Peter Firmstone wrote:
Note that when you export your service it's proxy is stored in
Marshalled form until the client discovers it, while in Marshalled
form only, it cannot participate in DGC. In that case you might want
to hold a reference for a period of time (Lease), long enough to allow
your clients to discover the service.
I've had thoughts about OSGi's use of bundle activation and
deactivation, if a service is implemented in a bundle, the service id
could be stored to disk on the dedicated area reserved for that
particular bundle. Another bundle might manage leases for several
jini Services that are exported, activating them on demand. There's
always Phoenix of course, just some thoughts.
Cheers,
Peter.
Peter Firmstone wrote:
Is DGC enabled? It's disabled by default.
Peter Firmstone wrote:
Sim IJskes - QCG wrote:
Hello,
i've got a strange problem with DGC.
In a service, we create a service, export it with DGC, keep no
reference of the service or exported service on the service side,
return it immediately to the caller.
The expected behaviour is that from the moment of export, we get a
certain period for the exported service to be deserialized at the
caller side, and do our first DgcServer.dirty call.

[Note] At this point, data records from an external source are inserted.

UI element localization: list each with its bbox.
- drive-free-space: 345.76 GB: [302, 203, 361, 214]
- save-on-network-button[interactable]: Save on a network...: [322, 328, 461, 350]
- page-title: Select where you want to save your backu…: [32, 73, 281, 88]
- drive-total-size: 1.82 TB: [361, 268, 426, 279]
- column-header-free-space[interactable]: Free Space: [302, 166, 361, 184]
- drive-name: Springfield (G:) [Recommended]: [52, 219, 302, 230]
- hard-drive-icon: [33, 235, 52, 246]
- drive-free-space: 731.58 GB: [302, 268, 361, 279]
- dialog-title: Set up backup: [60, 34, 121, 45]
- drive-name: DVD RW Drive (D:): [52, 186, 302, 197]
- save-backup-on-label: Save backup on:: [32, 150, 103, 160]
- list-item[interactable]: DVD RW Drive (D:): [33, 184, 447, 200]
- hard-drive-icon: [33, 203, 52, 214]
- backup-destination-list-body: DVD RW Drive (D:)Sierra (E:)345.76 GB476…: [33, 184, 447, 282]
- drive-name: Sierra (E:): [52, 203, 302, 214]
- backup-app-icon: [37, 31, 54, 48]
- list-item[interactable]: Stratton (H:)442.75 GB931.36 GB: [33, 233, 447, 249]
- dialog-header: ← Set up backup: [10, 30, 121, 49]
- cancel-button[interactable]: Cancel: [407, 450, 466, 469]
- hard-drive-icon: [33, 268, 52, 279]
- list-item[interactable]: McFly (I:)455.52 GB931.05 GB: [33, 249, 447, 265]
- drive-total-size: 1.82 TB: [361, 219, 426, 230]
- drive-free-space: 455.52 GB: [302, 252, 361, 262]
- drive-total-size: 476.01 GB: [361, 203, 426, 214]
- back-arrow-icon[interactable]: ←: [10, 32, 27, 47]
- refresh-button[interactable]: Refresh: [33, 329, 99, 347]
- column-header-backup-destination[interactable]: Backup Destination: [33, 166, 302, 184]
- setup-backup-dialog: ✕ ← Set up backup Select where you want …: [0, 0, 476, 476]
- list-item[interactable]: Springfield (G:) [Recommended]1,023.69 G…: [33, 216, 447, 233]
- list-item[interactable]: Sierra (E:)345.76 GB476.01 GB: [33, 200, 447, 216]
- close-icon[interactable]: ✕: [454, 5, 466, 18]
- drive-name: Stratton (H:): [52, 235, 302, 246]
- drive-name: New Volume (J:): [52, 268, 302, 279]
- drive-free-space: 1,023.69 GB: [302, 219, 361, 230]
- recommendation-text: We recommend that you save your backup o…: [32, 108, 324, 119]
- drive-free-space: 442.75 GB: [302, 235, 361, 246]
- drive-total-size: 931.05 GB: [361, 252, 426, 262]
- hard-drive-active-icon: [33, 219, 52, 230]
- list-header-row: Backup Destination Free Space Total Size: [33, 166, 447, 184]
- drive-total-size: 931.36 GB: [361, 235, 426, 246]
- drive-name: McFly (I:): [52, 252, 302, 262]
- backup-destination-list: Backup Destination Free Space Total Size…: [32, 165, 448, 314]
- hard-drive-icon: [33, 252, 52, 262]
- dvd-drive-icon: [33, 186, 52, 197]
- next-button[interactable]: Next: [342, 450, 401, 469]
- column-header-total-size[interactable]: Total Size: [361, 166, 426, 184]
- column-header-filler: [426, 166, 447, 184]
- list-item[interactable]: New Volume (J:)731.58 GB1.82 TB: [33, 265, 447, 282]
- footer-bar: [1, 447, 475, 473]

It turns out, that ObjectTable$Target.collect is called before the
first dirty call is done.
What exception does the client throw?
What's the lease duration? Is the lease expiring prior to the the
first dirty call?
Does it relate to River-142?
https://issues.apache.org/jira/browse/RIVER-142?page=com.atlassian.jira.plugin.system.issuetabpanels:all-tabpanel
Is this expected behaviour? Should i bridge the time between the
export and the first dirty with a shortlived reference keeper?
Should i call dirty on the service side?